+++ Material provided +++

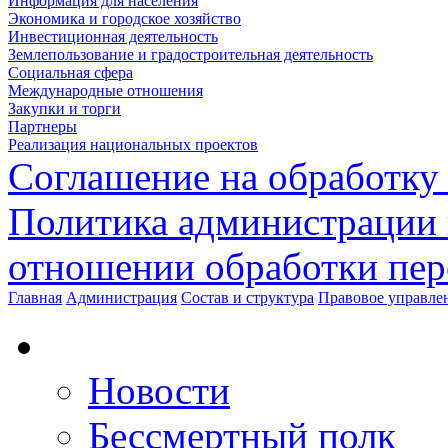
Информация для населения
Экономика и городское хозяйство
Инвестиционная деятельность
Землепользование и градостроительная деятельность
Социальная сфера
Международные отношения
Закупки и торги
Партнеры
Реализация национальных проектов
Соглашение на обработку
Политика администрации 
отношении обработки пе
Главная
Администрация
Состав и структура
Правовое управле
Новости
Бессмертный полк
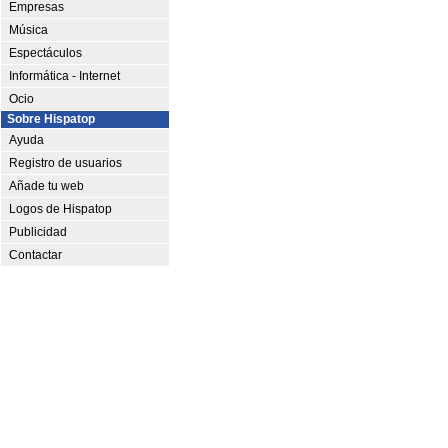
Empresas
Música
Espectáculos
Informática - Internet
Ocio
Sobre Hispatop
Ayuda
Registro de usuarios
Añade tu web
Logos de Hispatop
Publicidad
Contactar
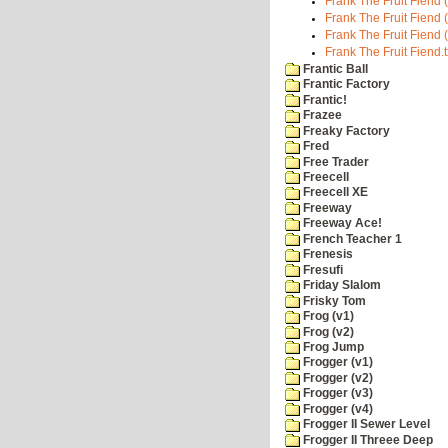
Frank The Fruit Fiend 
Frank The Fruit Fiend 
Frank The Fruit Fiend 
Frank The Fruit Fiend.t
Frantic Ball
Frantic Factory
Frantic!
Frazee
Freaky Factory
Fred
Free Trader
Freecell
Freecell XE
Freeway
Freeway Ace!
French Teacher 1
Frenesis
Fresufi
Friday Slalom
Frisky Tom
Frog (v1)
Frog (v2)
Frog Jump
Frogger (v1)
Frogger (v2)
Frogger (v3)
Frogger (v4)
Frogger II Sewer Level
Frogger II Threee Deep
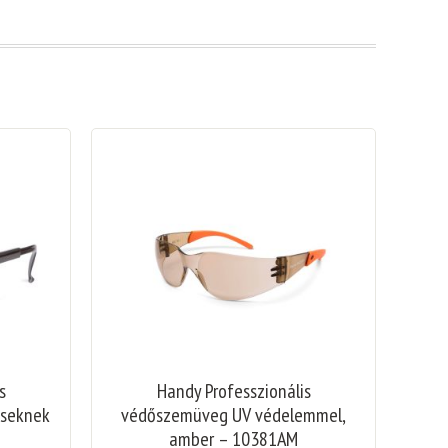
s
Handy Professzionális
seknek
védőszemüveg UV védelemmel,
amber – 10381AM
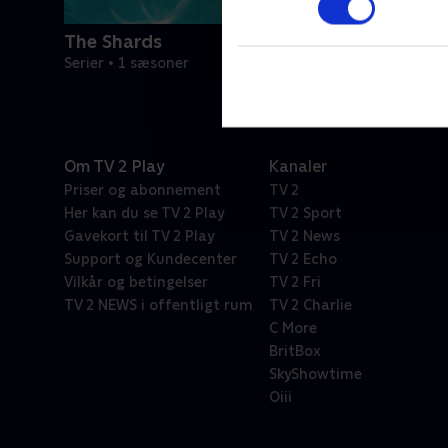
The Shards
Serier • 1 sæsoner
Om TV 2 Play
Kanaler
Priser og abonnement
TV 2
Her kan du se TV 2 Play
TV 2 Sport
Gavekort til TV 2 Play
TV 2 News
Support og Kundecenter
TV 2 Echo
Vilkår og betingelser
TV 2 Fri
TV 2 NEWS i offentligt rum
TV 2 Charlie
C More
BritBox
SkyShowtime
Oiii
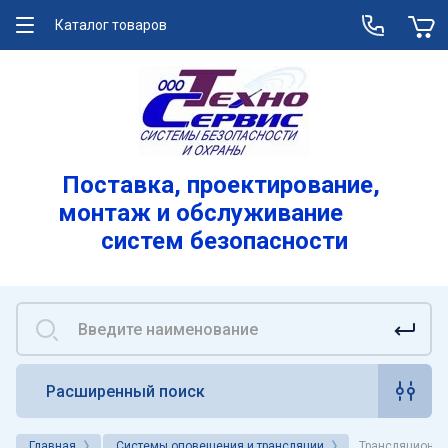
Каталог товаров
О компании
Услуги
Лицензии
Поставка, проектирование,
монтаж и обслуживание
Реквизиты
систем безопасности
Вакансии
Расширенный поиск
Главная
Системы оповещения и трансляции
Трансляционно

+++

About this task
Transcribe every line from the records above without alteration, and leave out the images.

Task result
Информация для населения
Экономика и городское хозяйство
Инвестиционная деятельность
Землепользование и градостроительная деятельность
Социальная сфера
Международные отношения
Закупки и торги
Партнеры
Реализация национальных проектов
Соглашение на обработку
Политика администрации 
отношении обработки пе
Главная
Администрация
Состав и структура
Правовое управле
Новости
Бессмертный полк
Empresas
Música
Espectáculos
Informática - Internet
Ocio
Sobre Hispatop
Ayuda
Registro de usuarios
Añade tu web
Logos de Hispatop
Publicidad
Contactar
Frank The Fruit Fiend 
Frank The Fruit Fiend 
Frank The Fruit Fiend 
Frank The Fruit Fiend.t
Frantic Ball
Frantic Factory
Frantic!
Frazee
Freaky Factory
Fred
Free Trader
Freecell
Freecell XE
Freeway
Freeway Ace!
French Teacher 1
Frenesis
Fresufi
Friday Slalom
Frisky Tom
Frog (v1)
Frog (v2)
Frog Jump
Frogger (v1)
Frogger (v2)
Frogger (v3)
Frogger (v4)
Frogger II Sewer Level
Frogger II Threee Deep
s
Handy Professzionális
seknek
védőszemüveg UV védelemmel,
amber – 10381AM
The Shards
Serier • 1 sæsoner
Om TV 2 Play
Kanaler
Priser og abonnement
TV 2
Her kan du se TV 2 Play
TV 2 Sport
Gavekort til TV 2 Play
TV 2 News
Support og Kundecenter
TV 2 Echo
Vilkår og betingelser
TV 2 Fri
TV 2 NEWS i offentligt rum
TV 2 Charlie
C More
BritBox
SkyShowtime
Oiii
Каталог товаров
О компании
Услуги
Лицензии
Поставка, проектирование,
монтаж и обслуживание
Реквизиты
систем безопасности
Вакансии
Расширенный поиск
Главная
Системы оповещения и трансляции
Трансляционно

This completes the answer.